- **Task details**: In the data below, find each line containing the string "avec" and return it.

··· Given records ···

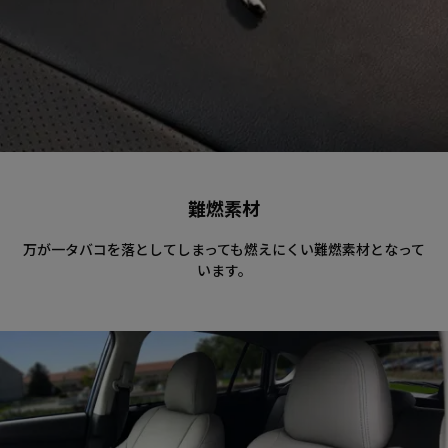
難燃素材
万が一タバコを落としてしまっても燃えにくい難燃素材となって
います。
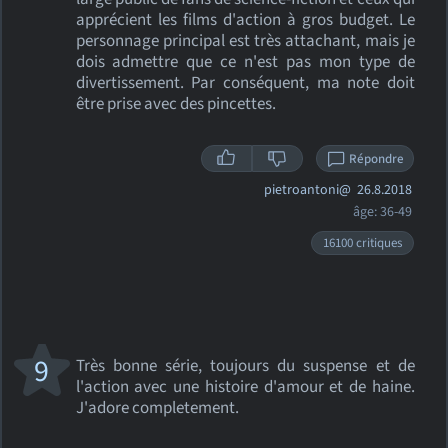
apprécient les films d'action à gros budget. Le
personnage principal est très attachant, mais je
dois admettre que ce n'est pas mon type de
divertissement. Par conséquent, ma note doit
être prise avec des pincettes.
Répondre
pietroantoni@
26.8.2018
âge: 36-49
16100 critiques
9
Très bonne série, toujours du suspense et de
l'action avec une histoire d'amour et de haine.
J'adore completement.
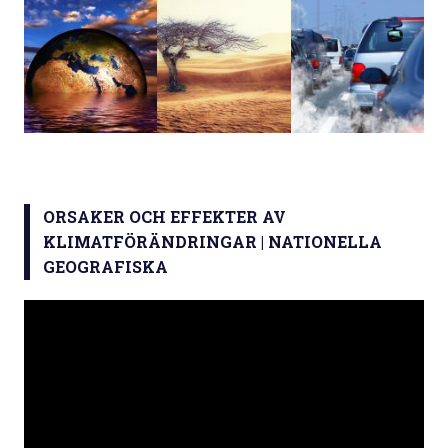
ORSAKER OCH EFFEKTER AV
KLIMATFÖRÄNDRINGAR | NATIONELLA
GEOGRAFISKA
Videospelare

···

- **Task answer**:
être prise avec des pincettes.
l'action avec une histoire d'amour et de haine.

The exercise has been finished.